From then on, Sonali relates the events that followed and what happened to her and her life on the loss of virtually her whole family. She gives you in blinding detail her thoughts, her feelings, her suicidal wishes, her support system, her inability to cope with the loss and how some nine years later, it is still raw, still painful, still horrible. She is still alone. She writes well, and she write honestly. There is even humour in this book, and that is an amazing feat. She is a very brave woman, I thought, at times. She is so open about her feelings. She is so frank and wishes to portray it as it is, no whitewashing here.
I had feelings, when I was reading the book. But I don't want to talk about them now, I will mention them later in this review. At the end of the book, I closed it and continued to sit on the chair by the window, looking out at the street below, watching cars and people walk by and thought of Sonali and her tragedy.
But now, here is my secret, I just didn't like the book. I was moved, I was sad, I thought it the most horrible thing to happen to a person, but what did it teach me? What was left when I finished the book?
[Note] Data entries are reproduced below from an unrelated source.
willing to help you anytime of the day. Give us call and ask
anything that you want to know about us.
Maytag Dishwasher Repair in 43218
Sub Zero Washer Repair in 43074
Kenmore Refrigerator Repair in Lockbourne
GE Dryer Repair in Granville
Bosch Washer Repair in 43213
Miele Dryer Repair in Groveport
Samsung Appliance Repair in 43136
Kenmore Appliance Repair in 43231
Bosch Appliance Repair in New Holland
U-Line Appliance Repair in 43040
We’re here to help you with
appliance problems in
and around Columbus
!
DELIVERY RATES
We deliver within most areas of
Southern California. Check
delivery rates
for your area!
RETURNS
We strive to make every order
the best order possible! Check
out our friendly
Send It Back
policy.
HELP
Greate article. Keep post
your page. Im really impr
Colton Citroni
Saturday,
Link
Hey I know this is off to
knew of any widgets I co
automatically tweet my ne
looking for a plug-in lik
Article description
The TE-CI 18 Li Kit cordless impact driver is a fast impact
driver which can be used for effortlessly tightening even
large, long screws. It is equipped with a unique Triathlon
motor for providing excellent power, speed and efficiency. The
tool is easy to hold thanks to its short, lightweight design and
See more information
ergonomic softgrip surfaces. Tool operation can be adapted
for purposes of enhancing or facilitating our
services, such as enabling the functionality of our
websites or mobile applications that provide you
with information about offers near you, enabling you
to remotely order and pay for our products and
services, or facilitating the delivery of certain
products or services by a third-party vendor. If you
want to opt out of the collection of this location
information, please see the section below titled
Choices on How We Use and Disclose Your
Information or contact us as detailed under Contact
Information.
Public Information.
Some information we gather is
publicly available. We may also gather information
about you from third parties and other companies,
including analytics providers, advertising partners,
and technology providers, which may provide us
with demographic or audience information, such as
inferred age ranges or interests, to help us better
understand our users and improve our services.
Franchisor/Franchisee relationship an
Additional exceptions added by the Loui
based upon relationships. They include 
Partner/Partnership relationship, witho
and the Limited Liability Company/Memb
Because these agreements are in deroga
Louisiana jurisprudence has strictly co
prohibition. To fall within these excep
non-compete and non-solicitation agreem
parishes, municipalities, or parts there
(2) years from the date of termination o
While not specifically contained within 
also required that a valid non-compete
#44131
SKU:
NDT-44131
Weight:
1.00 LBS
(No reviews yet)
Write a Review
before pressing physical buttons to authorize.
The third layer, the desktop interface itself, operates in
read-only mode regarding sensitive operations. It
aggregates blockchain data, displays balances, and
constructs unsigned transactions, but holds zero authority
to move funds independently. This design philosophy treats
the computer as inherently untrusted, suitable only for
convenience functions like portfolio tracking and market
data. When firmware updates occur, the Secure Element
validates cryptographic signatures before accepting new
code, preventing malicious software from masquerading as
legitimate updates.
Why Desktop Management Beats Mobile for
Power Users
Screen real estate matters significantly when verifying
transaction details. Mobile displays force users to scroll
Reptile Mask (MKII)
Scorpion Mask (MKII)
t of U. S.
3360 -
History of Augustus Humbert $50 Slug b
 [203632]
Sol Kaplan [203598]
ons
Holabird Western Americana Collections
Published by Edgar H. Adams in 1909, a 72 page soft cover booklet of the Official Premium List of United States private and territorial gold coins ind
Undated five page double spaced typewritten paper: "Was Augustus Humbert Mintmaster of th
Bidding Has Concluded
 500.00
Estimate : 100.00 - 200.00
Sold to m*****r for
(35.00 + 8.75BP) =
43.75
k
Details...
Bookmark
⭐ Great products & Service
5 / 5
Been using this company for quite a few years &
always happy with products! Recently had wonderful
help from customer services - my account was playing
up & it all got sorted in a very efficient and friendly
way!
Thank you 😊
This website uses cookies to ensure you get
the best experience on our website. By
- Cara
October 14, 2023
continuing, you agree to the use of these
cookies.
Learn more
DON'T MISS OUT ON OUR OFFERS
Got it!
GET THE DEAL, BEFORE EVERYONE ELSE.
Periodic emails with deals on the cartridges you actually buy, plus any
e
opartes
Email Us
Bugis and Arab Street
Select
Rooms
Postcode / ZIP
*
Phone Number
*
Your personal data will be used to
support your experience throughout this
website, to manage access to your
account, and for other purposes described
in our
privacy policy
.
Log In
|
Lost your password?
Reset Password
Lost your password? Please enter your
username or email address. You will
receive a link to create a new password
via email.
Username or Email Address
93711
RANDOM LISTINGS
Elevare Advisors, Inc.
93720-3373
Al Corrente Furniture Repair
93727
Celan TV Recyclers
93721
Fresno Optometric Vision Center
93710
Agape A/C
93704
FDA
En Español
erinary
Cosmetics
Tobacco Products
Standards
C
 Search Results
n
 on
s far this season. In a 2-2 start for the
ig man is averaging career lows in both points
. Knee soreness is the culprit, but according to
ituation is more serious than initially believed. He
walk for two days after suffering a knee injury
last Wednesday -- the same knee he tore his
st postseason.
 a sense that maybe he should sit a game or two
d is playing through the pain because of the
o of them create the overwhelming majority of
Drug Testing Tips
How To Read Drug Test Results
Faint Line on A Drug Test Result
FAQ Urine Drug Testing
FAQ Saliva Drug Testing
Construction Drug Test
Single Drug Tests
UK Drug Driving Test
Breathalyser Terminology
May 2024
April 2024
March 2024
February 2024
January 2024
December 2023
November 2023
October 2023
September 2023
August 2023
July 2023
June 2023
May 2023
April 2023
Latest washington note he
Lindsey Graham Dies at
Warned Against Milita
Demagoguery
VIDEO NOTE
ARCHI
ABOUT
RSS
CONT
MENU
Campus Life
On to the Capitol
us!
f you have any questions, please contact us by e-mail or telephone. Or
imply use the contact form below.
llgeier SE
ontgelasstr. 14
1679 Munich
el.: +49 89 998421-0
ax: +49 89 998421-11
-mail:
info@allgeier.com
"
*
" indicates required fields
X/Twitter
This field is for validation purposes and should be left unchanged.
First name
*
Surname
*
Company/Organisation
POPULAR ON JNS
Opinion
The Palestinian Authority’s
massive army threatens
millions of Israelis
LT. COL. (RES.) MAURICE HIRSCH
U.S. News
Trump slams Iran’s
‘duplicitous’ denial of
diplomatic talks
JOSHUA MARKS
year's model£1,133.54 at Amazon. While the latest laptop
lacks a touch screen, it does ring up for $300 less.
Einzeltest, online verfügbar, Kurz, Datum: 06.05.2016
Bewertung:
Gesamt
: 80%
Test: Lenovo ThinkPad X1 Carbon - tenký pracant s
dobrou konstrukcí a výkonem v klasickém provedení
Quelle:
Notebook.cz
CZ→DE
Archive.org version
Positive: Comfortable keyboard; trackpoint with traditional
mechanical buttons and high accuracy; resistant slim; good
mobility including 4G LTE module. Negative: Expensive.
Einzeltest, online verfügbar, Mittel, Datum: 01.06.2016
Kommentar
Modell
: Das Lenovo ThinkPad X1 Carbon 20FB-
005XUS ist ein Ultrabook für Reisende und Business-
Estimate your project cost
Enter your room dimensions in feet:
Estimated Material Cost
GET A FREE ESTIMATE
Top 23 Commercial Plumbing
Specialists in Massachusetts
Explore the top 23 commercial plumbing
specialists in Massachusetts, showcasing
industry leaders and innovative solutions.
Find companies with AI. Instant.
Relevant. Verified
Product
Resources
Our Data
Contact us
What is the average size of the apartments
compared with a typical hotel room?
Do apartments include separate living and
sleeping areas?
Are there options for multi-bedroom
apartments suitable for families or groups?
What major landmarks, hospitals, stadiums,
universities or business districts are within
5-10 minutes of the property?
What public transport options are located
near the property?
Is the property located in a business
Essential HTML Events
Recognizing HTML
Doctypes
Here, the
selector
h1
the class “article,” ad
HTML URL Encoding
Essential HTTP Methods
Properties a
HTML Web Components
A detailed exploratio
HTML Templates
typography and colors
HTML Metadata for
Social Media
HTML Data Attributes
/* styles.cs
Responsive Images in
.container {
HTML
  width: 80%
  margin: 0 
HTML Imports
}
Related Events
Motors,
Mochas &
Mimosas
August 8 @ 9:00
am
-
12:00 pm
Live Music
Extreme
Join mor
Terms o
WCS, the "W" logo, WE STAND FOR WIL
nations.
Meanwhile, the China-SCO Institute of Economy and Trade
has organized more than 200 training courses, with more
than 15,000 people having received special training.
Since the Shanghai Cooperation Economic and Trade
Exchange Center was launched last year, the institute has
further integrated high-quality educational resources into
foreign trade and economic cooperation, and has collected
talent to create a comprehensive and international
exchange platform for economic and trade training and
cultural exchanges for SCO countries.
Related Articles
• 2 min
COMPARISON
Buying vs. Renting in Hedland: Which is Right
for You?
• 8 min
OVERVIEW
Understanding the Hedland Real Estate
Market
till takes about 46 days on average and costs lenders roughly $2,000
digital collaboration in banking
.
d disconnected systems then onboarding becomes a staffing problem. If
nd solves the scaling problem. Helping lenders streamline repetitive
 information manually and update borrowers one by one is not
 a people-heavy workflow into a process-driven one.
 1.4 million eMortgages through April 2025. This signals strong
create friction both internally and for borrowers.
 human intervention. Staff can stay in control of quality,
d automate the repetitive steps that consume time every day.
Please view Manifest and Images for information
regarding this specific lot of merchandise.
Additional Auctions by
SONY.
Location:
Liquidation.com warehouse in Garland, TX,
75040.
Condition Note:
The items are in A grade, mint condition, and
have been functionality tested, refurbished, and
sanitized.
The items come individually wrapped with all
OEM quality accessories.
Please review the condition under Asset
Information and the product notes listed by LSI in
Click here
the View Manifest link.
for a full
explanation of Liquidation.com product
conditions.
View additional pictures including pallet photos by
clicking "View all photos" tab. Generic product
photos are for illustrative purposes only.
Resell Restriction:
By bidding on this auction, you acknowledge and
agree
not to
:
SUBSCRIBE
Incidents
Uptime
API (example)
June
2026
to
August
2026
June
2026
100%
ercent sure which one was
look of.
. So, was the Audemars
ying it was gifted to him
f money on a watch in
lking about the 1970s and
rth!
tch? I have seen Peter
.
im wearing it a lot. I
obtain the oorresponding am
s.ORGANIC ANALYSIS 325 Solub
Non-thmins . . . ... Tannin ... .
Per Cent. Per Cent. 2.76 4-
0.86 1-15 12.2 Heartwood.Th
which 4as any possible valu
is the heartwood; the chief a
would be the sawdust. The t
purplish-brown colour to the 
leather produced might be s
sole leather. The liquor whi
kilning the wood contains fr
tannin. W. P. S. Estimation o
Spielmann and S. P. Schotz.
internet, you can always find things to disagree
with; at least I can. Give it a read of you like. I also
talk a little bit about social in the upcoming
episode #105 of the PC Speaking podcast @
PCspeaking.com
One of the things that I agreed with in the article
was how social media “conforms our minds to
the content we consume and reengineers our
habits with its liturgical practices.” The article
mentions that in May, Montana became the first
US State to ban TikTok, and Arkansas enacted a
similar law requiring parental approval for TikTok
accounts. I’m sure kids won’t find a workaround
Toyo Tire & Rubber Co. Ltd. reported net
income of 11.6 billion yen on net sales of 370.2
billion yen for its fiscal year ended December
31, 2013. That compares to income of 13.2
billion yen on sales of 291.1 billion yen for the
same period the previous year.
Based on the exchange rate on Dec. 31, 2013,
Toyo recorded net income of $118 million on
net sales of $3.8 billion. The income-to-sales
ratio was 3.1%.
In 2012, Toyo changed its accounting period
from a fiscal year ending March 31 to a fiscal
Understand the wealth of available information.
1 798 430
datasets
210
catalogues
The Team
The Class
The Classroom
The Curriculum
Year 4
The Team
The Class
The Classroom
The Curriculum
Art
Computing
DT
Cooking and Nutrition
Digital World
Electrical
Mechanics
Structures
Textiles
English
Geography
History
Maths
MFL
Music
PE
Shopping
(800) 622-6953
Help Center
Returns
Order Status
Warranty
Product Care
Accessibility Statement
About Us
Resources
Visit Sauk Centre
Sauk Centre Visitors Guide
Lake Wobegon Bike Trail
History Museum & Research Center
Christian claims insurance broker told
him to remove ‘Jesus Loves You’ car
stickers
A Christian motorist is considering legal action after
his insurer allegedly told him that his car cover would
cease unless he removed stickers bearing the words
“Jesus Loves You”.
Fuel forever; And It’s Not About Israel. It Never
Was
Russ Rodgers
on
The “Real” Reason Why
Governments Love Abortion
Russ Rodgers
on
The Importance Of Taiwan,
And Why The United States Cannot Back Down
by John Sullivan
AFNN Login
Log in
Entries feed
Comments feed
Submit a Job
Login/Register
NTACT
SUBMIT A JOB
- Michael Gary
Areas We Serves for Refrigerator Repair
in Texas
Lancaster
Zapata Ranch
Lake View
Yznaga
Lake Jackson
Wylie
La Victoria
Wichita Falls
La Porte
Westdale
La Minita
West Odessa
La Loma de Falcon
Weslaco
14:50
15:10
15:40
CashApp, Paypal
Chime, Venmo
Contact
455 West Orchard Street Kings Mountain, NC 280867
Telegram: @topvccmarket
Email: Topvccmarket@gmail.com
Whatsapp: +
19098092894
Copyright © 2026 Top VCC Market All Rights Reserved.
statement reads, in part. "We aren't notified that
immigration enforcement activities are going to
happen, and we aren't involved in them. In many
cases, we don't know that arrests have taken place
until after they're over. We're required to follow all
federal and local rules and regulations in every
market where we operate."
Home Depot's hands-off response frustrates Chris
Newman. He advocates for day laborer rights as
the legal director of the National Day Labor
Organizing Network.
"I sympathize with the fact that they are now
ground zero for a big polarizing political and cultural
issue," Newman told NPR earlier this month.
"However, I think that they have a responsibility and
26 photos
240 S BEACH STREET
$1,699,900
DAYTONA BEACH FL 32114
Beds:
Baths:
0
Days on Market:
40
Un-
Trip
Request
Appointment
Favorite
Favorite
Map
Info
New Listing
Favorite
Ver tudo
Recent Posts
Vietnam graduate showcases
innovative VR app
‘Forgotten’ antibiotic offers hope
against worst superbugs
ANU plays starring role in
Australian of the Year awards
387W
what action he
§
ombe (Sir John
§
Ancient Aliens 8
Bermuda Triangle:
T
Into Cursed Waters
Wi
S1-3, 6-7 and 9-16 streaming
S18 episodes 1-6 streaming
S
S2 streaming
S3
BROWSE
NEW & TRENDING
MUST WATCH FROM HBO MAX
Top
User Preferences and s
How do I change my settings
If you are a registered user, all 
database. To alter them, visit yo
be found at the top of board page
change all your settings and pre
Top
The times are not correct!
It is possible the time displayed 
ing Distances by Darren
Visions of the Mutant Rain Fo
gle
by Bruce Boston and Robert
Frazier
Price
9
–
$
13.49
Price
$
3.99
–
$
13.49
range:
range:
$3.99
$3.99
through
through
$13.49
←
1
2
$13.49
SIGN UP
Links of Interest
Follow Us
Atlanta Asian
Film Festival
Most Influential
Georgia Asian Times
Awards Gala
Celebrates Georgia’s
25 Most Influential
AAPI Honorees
I have read any number of personal tragedy stories, all quite different from Sonali's, some to do with gang rape, others of wrongful imprisonment, of torture, of hostage, of losing family under different circumstances, of war, natural disasters etc, but I was drawn to each of those books, because the survivor (because you have to be a survivor in some sense to even write about the event) has come to some resolution. Despite all they have gone through, they have come to a point in their life, where some peace, some enlightenment, for lack of a better word has entered their soul. And then I realized, that is what has happened. When Sonali lost her family, she lost her soul. The entire book is an ode to herself. It is to some extent self-centered in a way and there is a refusal to change. She is unable to change, move forward, understand what has happened. She lives continually in that moment, unable to see anything or anyone else.
I thought about the hundreds of other women on the North or East Coast who endured first war, then the tsunami and lost many family members. I thought of those on the South Coast who were poor and then the tsunami came and took everything including family members. If they wrote their story, how would it be, what would their lives be like, their mental state etc. And yes, they didn't, so we have this story to show us, what perhaps thousands of others have gone through and are possibly going through. But, somehow, I know, that there is a different story out there, of someone who came out of it and would show me through her example, through her loss and resolution, what it is to be a greater human being. Someone who can teach me how to be a better person. How, after going through the most horrible loss, can still come out of it and show me, teach me, what is to be human. And you know what? I have discovered, that there are others out there, who also didn't like the book for the same reasons. It seems almost heartless to not like the book, but there you have it. I too have to be honest about a book I read.